**What needs to be done:**
Please read the records below and return each line holding the string "that".

========

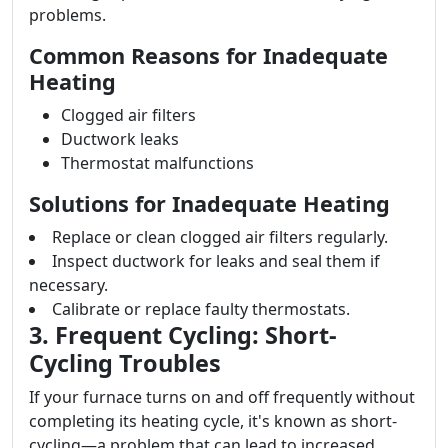
problems.
Common Reasons for Inadequate
Heating
Clogged air filters
Ductwork leaks
Thermostat malfunctions
Solutions for Inadequate Heating
Replace or clean clogged air filters regularly.
Inspect ductwork for leaks and seal them if
necessary.
Calibrate or replace faulty thermostats.
3. Frequent Cycling: Short-
Cycling Troubles
If your furnace turns on and off frequently without
completing its heating cycle, it's known as short-
cycling—a problem that can lead to increased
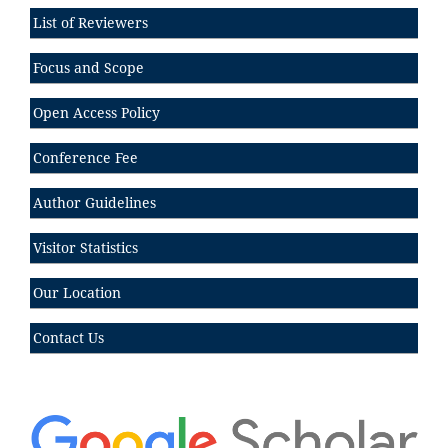
List of Reviewers
Focus and Scope
Open Access Policy
Conference Fee
Author Guidelines
Visitor Statistics
Our Location
Contact Us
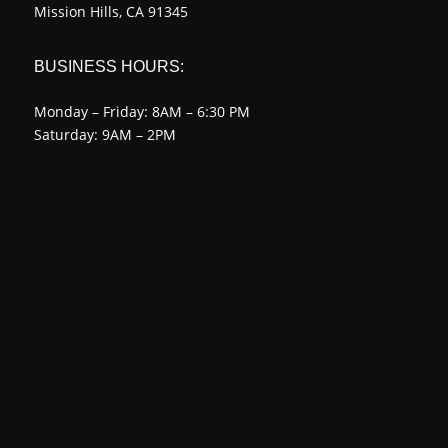
Mission Hills, CA 91345
BUSINESS HOURS:
Monday – Friday: 8AM – 6:30 PM
Saturday: 9AM – 2PM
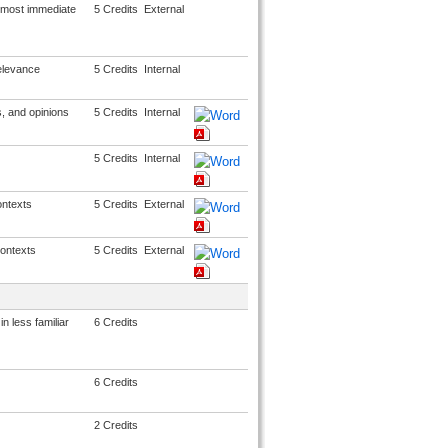
 most immediate
5 Credits
External
relevance
5 Credits
Internal
, and opinions
5 Credits
Internal
5 Credits
Internal
ontexts
5 Credits
External
ontexts
5 Credits
External
n less familiar
6 Credits
6 Credits
2 Credits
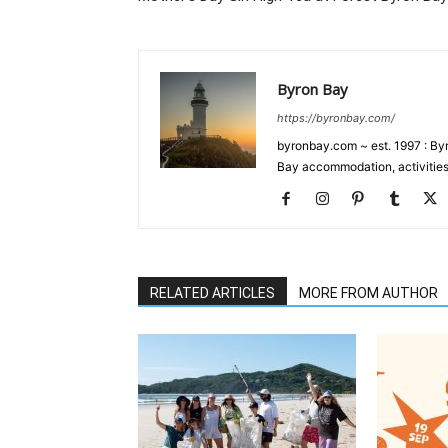
Byron Bay
https://byronbay.com/
byronbay.com ~ est. 1997 : Byr
Bay accommodation, activities
RELATED ARTICLES
MORE FROM AUTHOR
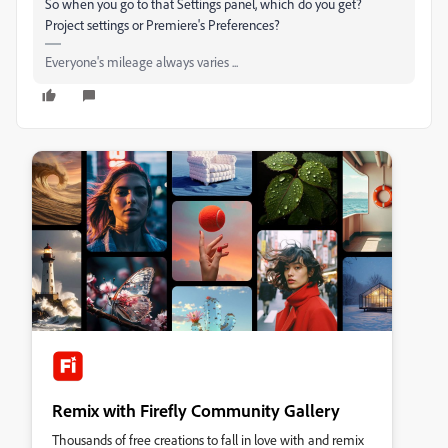
So when you go to that Settings panel, which do you get?
Project settings or Premiere's Preferences?
Everyone's mileage always varies ...
Remix with Firefly Community Gallery
Thousands of free creations to fall in love with and remix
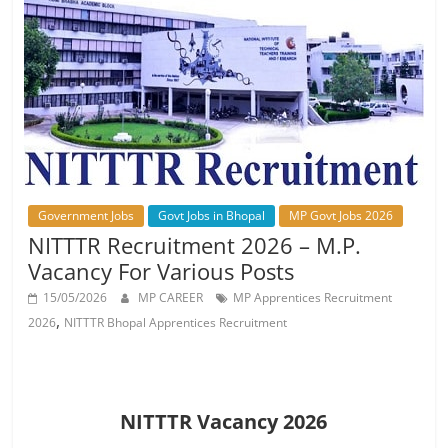
Job
Vacancy
Government Jobs
Govt Jobs in Bhopal
MP Govt Jobs 2026
NITTTR Recruitment 2026 – M.P.
Vacancy For Various Posts
15/05/2026
MP CAREER
MP Apprentices Recruitment
,
2026
NITTTR Bhopal Apprentices Recruitment
NITTTR Vacancy 2026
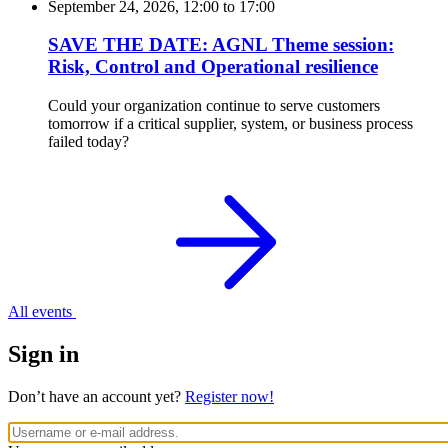
September 24, 2026, 12:00
to
17:00
SAVE THE DATE: AGNL Theme session:
Risk, Control and Operational resilience
Could your organization continue to serve customers
tomorrow if a critical supplier, system, or business process
failed today?
All events
Sign in
Don’t have an account yet?
Register now!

========

**Solution:**
cycling—a problem that can lead to increased
So when you go to that Settings panel, which do you get?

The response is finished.